[Task statement]: Please repeat exactly the lines below from the one containing "Subconscious Fat at 30,000 feet" down to the one containing "had whiskey distilleries", both included, and nothing else.

[Record extracts]:
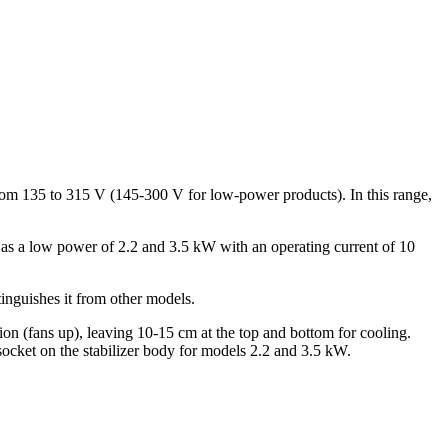
s from 135 to 315 V (145-300 V for low-power products). In this range,
l as a low power of 2.2 and 3.5 kW with an operating current of 10
tinguishes it from other models.
tion (fans up), leaving 10-15 cm at the top and bottom for cooling.
socket on the stabilizer body for models 2.2 and 3.5 kW.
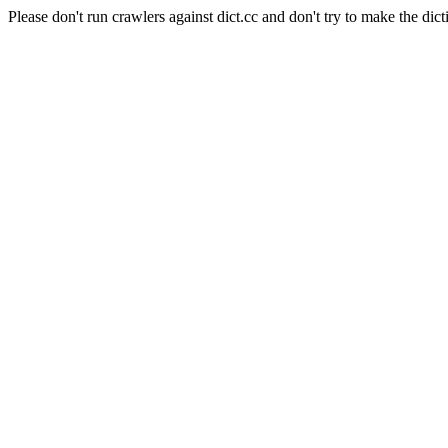
Please don't run crawlers against dict.cc and don't try to make the dict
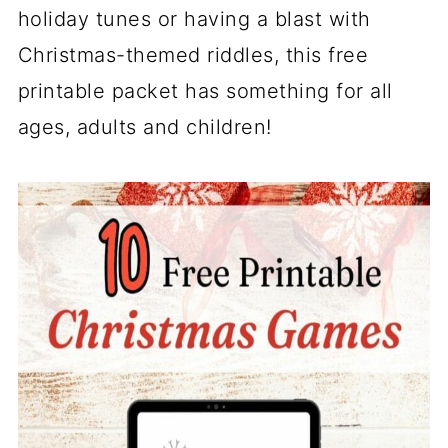
holiday tunes or having a blast with
Christmas-themed riddles, this free
printable packet has something for all
ages, adults and children!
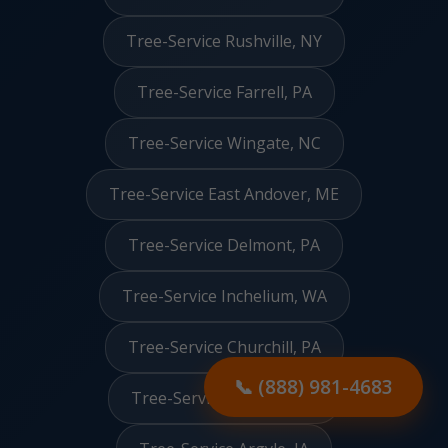
Tree-Service Rushville, NY
Tree-Service Farrell, PA
Tree-Service Wingate, NC
Tree-Service East Andover, ME
Tree-Service Delmont, PA
Tree-Service Inchelium, WA
Tree-Service Churchill, PA
📞 (888) 981-4683
Tree-Service Solano, NM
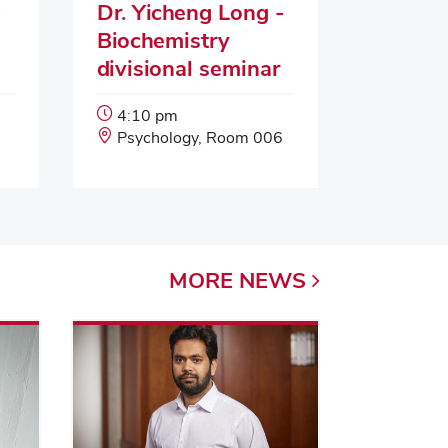
-
Dr. Yicheng Long -
Biochemistry
divisional seminar
Event
4:10 pm
Start
Event
Psychology, Room 006
Time:
Location:
MORE
NEWS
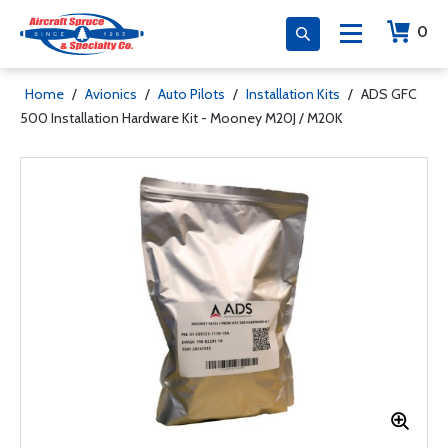
0
Home
/
Avionics
/
Auto Pilots
/
Installation Kits
/
ADS GFC
500 Installation Hardware Kit - Mooney M20J / M20K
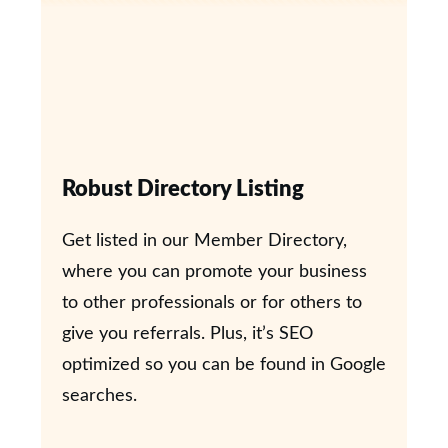
Robust Directory Listing
Get listed in our Member Directory,
where you can promote your business
to other professionals or for others to
give you referrals. Plus, it’s SEO
optimized so you can be found in Google
searches.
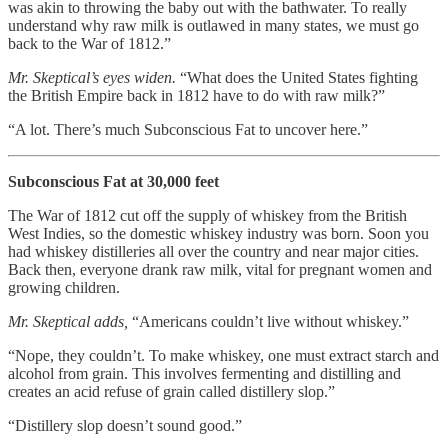
was akin to throwing the baby out with the bathwater. To really
understand why raw milk is outlawed in many states, we must go
back to the War of 1812.”
Mr. Skeptical’s eyes widen.
“What does the United States fighting
the British Empire back in 1812 have to do with raw milk?”
“A lot. There’s much Subconscious Fat to uncover here.”
Subconscious Fat at 30,000 feet
The War of 1812 cut off the supply of whiskey from the British
West Indies, so the domestic whiskey industry was born. Soon you
had whiskey distilleries all over the country and near major cities.
Back then, everyone drank raw milk, vital for pregnant women and
growing children.
Mr. Skeptical adds,
“Americans couldn’t live without whiskey.”
“Nope, they couldn’t. To make whiskey, one must extract starch and
alcohol from grain. This involves fermenting and distilling and
creates an acid refuse of grain called distillery slop.”
“Distillery slop doesn’t sound good.”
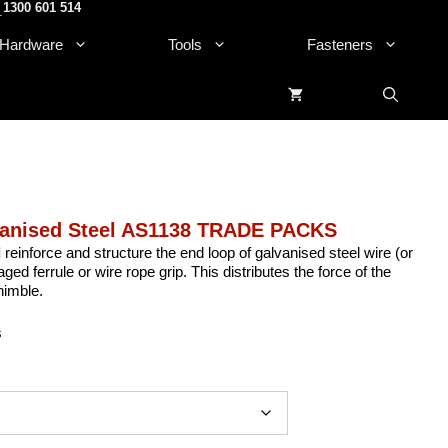
1300 601 514
.
Hardware
Tools
Fasteners
vanised Steel AS1138 TRADE PACKS
l
reinforce and structure the end loop of galvanised steel wire (or
ed ferrule or wire rope grip. This distributes the force of the
himble.
s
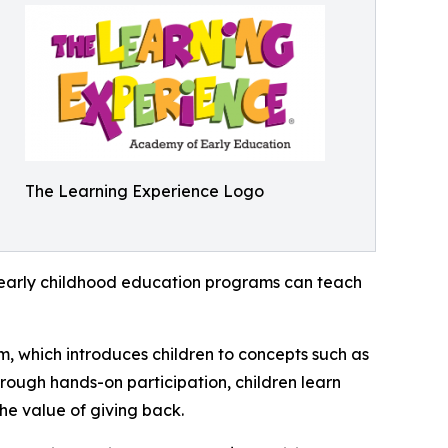
The Learning Experience Logo
how early childhood education programs can teach
m, which introduces children to concepts such as
rough hands-on participation, children learn
he value of giving back.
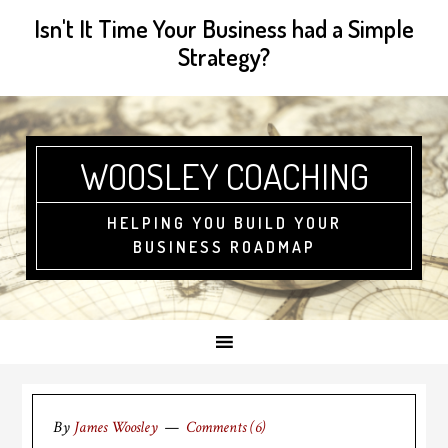
Isn't It Time Your Business had a Simple
Strategy?
WOOSLEY COACHING
HELPING YOU BUILD YOUR
BUSINESS ROADMAP
By
James Woosley
Comments (6)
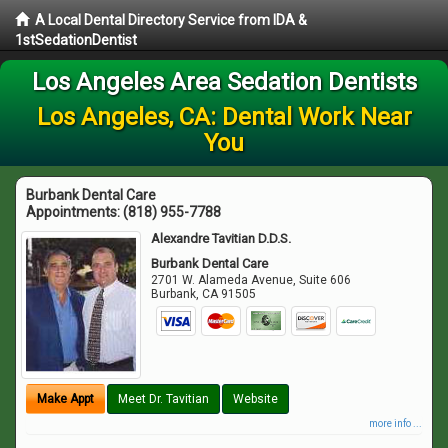
A Local Dental Directory Service from IDA &
1stSedationDentist
Los Angeles Area Sedation Dentists
Los Angeles, CA: Dental Work Near
You
Burbank Dental Care
Appointments:
(818) 955-7788
Alexandre Tavitian D.D.S.
Burbank Dental Care
2701 W. Alameda Avenue, Suite 606
Burbank
,
CA
91505
Make Appt
Meet Dr. Tavitian
Website
more info ...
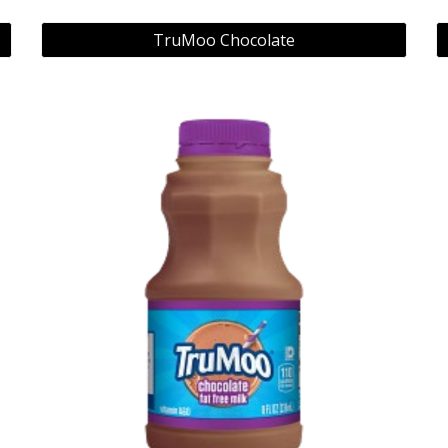
TruMoo Chocolate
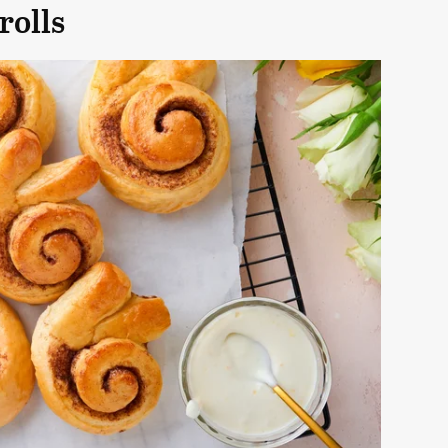
rolls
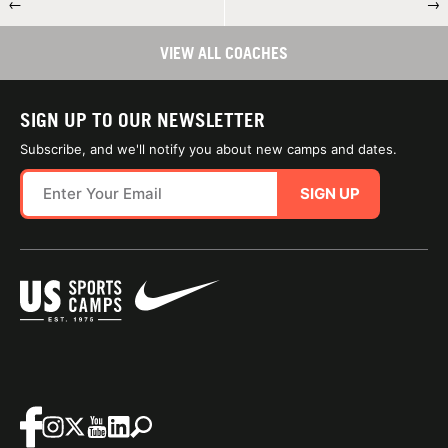
←
→
VIEW ALL COACHES
SIGN UP TO OUR NEWSLETTER
Subscribe, and we'll notify you about new camps and dates.
SIGN UP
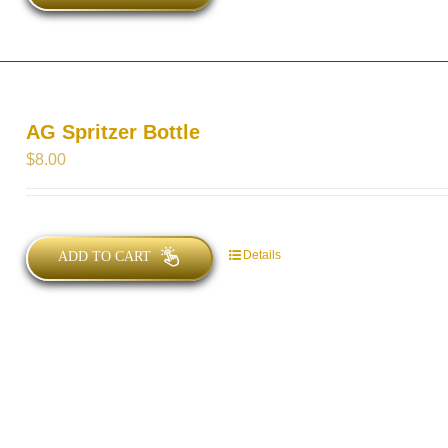
AG Spritzer Bottle
$
8.00
Details
ADD TO CART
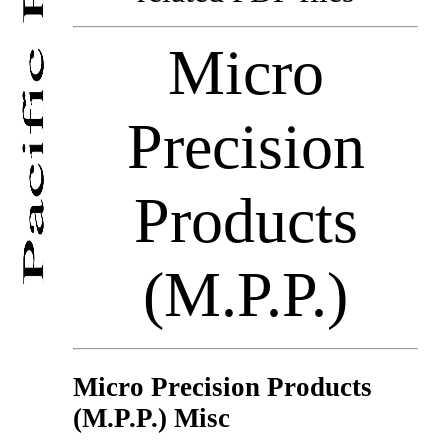
Micro
Precision
Products
(M.P.P.)
Micro Precision Products
(M.P.P.) Misc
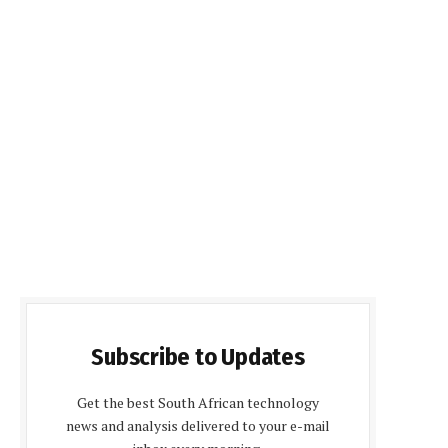
Subscribe to Updates
Get the best South African technology
news and analysis delivered to your e-mail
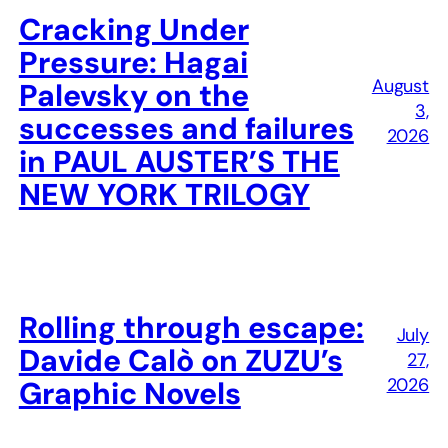
Cracking Under
Pressure: Hagai
August
Palevsky on the
3,
successes and failures
2026
in PAUL AUSTER’S THE
NEW YORK TRILOGY
Rolling through escape:
July
Davide Calò on ZUZU’s
27,
2026
Graphic Novels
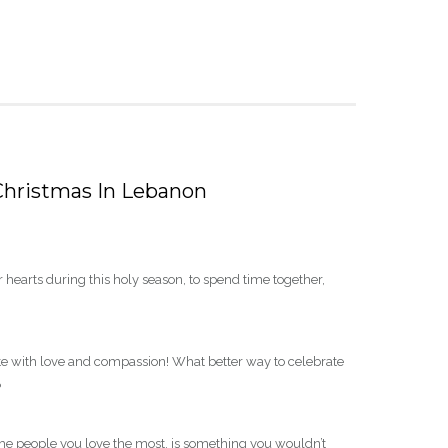
 Christmas In Lebanon
r hearts during this holy season, to spend time together,
te with love and compassion! What better way to celebrate
?
 the people you love the most, is something you wouldn’t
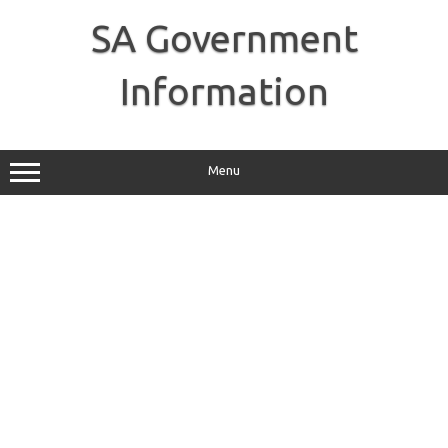
Skip
to
SA Government
content
Information
Menu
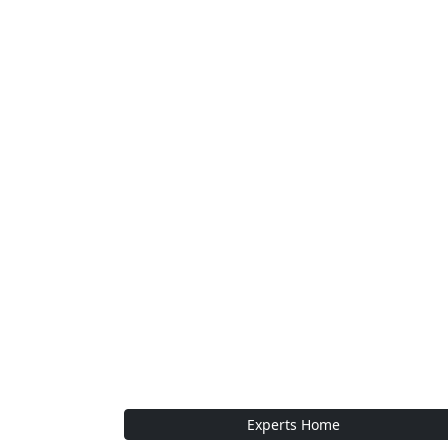
Experts Home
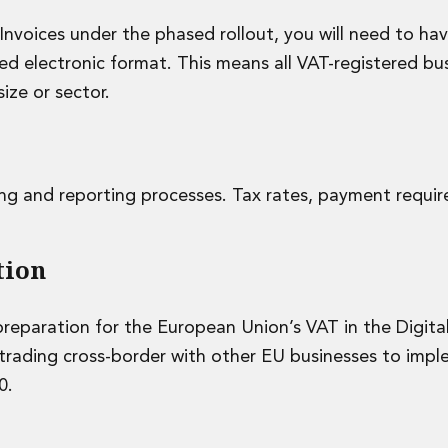
eInvoices under the phased rollout, you will need to ha
ed electronic format. This means all VAT-registered bus
ize or sector.
cing and reporting processes. Tax rates, payment requi
tion
reparation for the European Union’s VAT in the Digita
s trading cross-border with other EU businesses to imp
0.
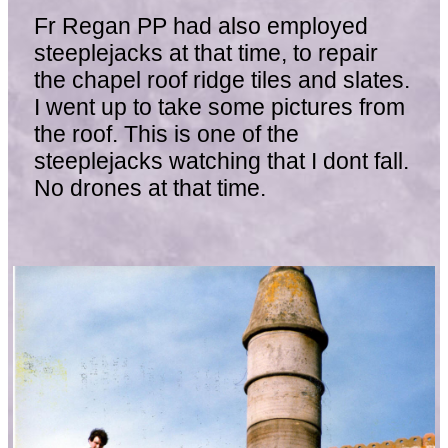
Fr Regan PP had also employed
steeplejacks at that time, to repair
the chapel roof ridge tiles and slates.
I went up to take some pictures from
the roof. This is one of the
steeplejacks watching that I dont fall.
No drones at that time.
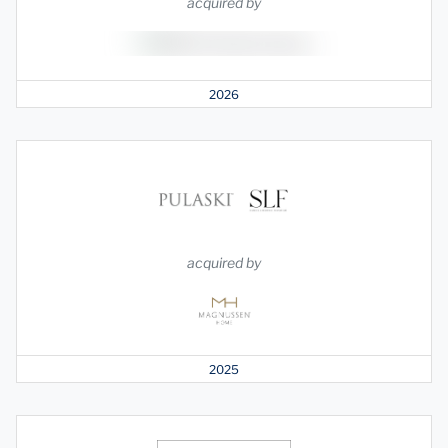
acquired by
2026
acquired by
2025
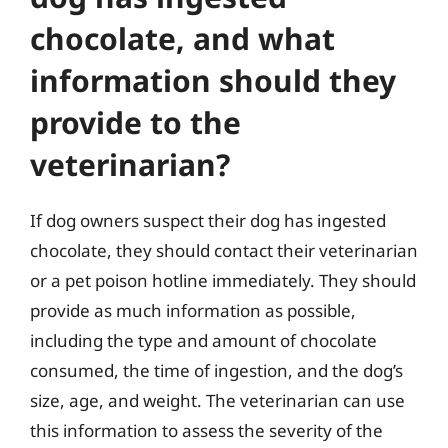
chocolate, and what
information should they
provide to the
veterinarian?
If dog owners suspect their dog has ingested
chocolate, they should contact their veterinarian
or a pet poison hotline immediately. They should
provide as much information as possible,
including the type and amount of chocolate
consumed, the time of ingestion, and the dog’s
size, age, and weight. The veterinarian can use
this information to assess the severity of the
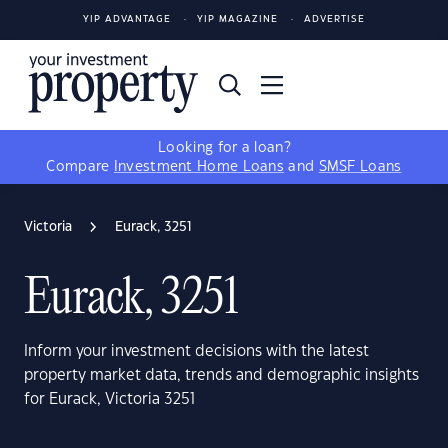
YIP ADVANTAGE
YIP MAGAZINE
ADVERTISE
Looking for a loan?
Compare
Investment Home Loans
and
SMSF Loans
Victoria
Eurack, 3251
Eurack, 3251
Inform your investment decisions with the latest
property market data, trends and demographic insights
for Eurack, Victoria 3251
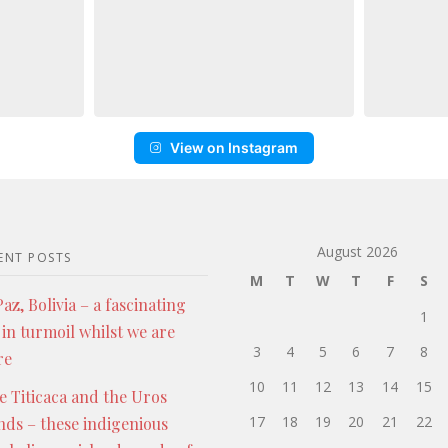
View on Instagram
August 2026
ENT POSTS
M
T
W
T
F
S
az, Bolivia – a fascinating
1
 in turmoil whilst we are
3
4
5
6
7
8
re
10
11
12
13
14
15
e Titicaca and the Uros
17
18
19
20
21
22
ands – these indigenious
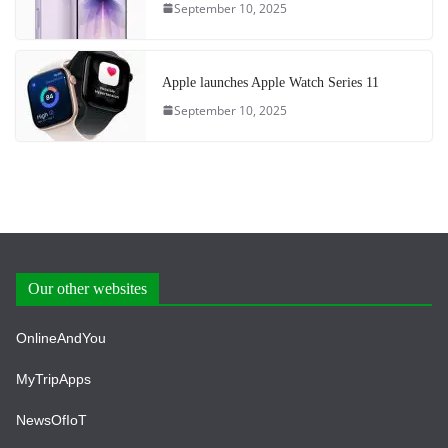
September 10, 2025
Apple launches Apple Watch Series 11
September 10, 2025
Our other websites
OnlineAndYou
MyTripApps
NewsOfIoT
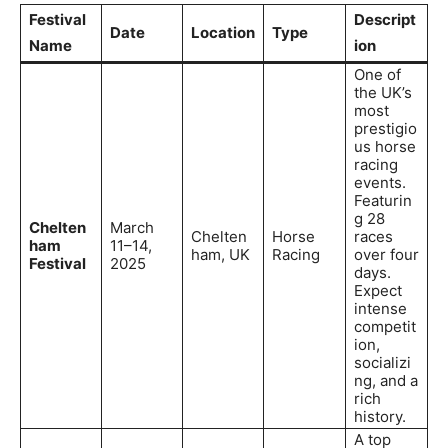
Festival
Descript
Date
Location
Type
Name
ion
One of
the UK’s
most
prestigio
us horse
racing
events.
Featurin
g 28
Chelten
March
Chelten
Horse
races
ham
11–14,
ham, UK
Racing
over four
Festival
2025
days.
Expect
intense
competit
ion,
socializi
ng, and a
rich
history.
A top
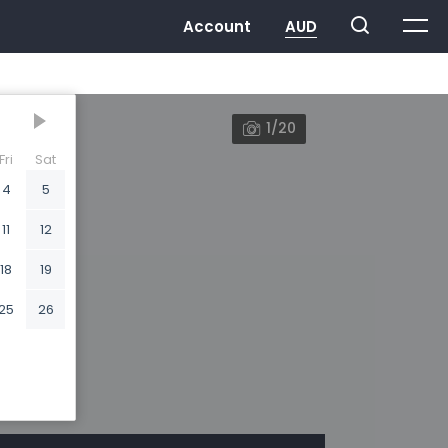
1/20
Fri
Sat
4
5
11
12
18
19
25
26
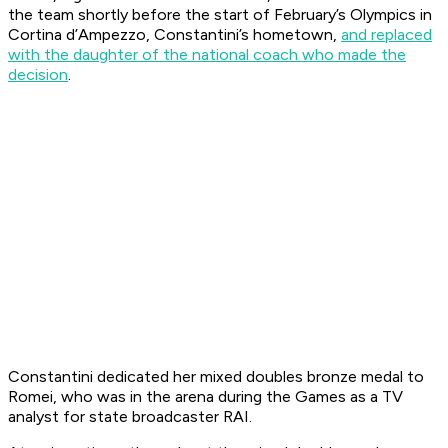
the team shortly before the start of February’s Olympics in
Cortina d’Ampezzo, Constantini’s hometown,
and replaced
with the daughter of the national coach who made the
decision
.
Constantini dedicated her mixed doubles bronze medal to
Romei, who was in the arena during the Games as a TV
analyst for state broadcaster RAI.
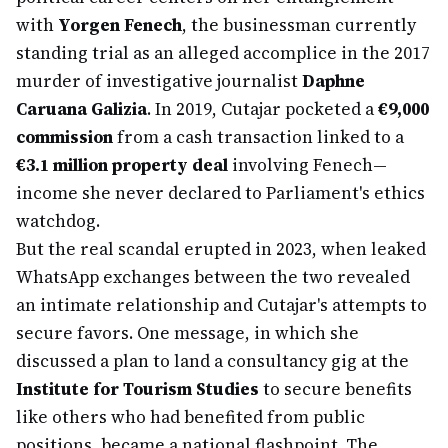
with
Yorgen Fenech
, the businessman currently
standing trial as an alleged accomplice in the 2017
murder of investigative journalist
Daphne
Caruana Galizia
. In 2019, Cutajar pocketed a
€9,000
commission
from a cash transaction linked to a
€3.1 million property deal
involving Fenech—
income she never declared to Parliament's ethics
watchdog.
But the real scandal erupted in 2023, when leaked
WhatsApp exchanges between the two revealed
an intimate relationship and Cutajar's attempts to
secure favors. One message, in which she
discussed a plan to land a consultancy gig at the
Institute for Tourism Studies
to secure benefits
like others who had benefited from public
positions, became a national flashpoint. The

[Response below]:
Subconscious Fat at 30,000 feet
The War of 1812 cut off the supply of whiskey from the British
West Indies, so the domestic whiskey industry was born. Soon you
had whiskey distilleries all over the country and near major cities.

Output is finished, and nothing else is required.